A team at Henry Ford Health System in southeast Michigan said Thursday their study of 2,541 hospitalized patients found that those given hydroxychloroquine were much less likely to die.

Dr. Marcus Zervos, division head of infectious disease for Henry Ford Health System, said 26% of those not given hydroxychloroquine died, compared to 13% of those who got the drug. The team looked back at everyone treated in the hospital system since the first patient in March.

It’s disappointing that this study didn’t address the difference between steroid usage of the treatment groups and it’s possible impact on results.

On June 22, the RECOVERY clinical trial results reported that dexamethasone, a corticosteroid, resulted in a 1/5 reduction in mortality for patients receiving oxygen and a 1/3 reduction for ventilated patients. This treatment likely reduces the inflammatory lung conditions once COVID-19 infection has really taken hold.

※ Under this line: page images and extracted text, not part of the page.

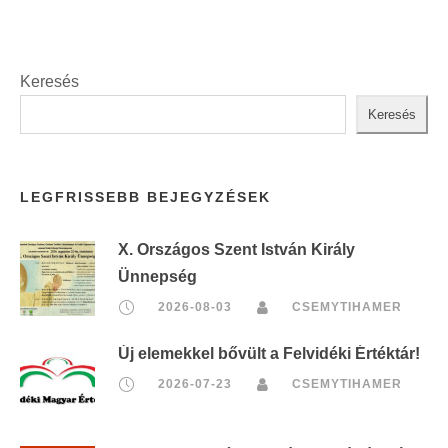
t
:
Keresés
Keresés
LEGFRISSEBB BEJEGYZÉSEK
X. Országos Szent István Király
Ünnepség
2026-08-03
CSEMYTIHAMER
Új elemekkel bővült a Felvidéki Értéktár!
2026-07-23
CSEMYTIHAMER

The study from Ford hospital on July 2 notes much higher percentages of the HCQ and HCQ/AZM groups (78.9 and 74.3% respectively) concurrently treated with methylprednisolone and/or prednisone that the no treatment group (35.7%) or AZM group (38.8%). Methylprednisolone and prednisone are corticosteroids to treat inflammation just as dexamethasone is.

Thus, this difference in percentage of steroid treatment means ~520 more patients in the HCQ group received steroids that if at the same rate in the no treatment group. If those 520 would have died at same rate as in the no treatment group (26.4%) then it is possible that another 30 - 45 patients would have survived if similar benefits were seen for methylprednisolone or prednisone treatment as for dexamethasone. There aren’t enough details to really parse out this but at the least it seems worthy to mention as a possible bias in light of the dexamethasone trial results. If methylprednisolone or prednisone have similar benefits to dexamethasone, then that could entirely change the lenses this data should be viewed through as any perceived benefit might be to those treatments and not HCQ alone.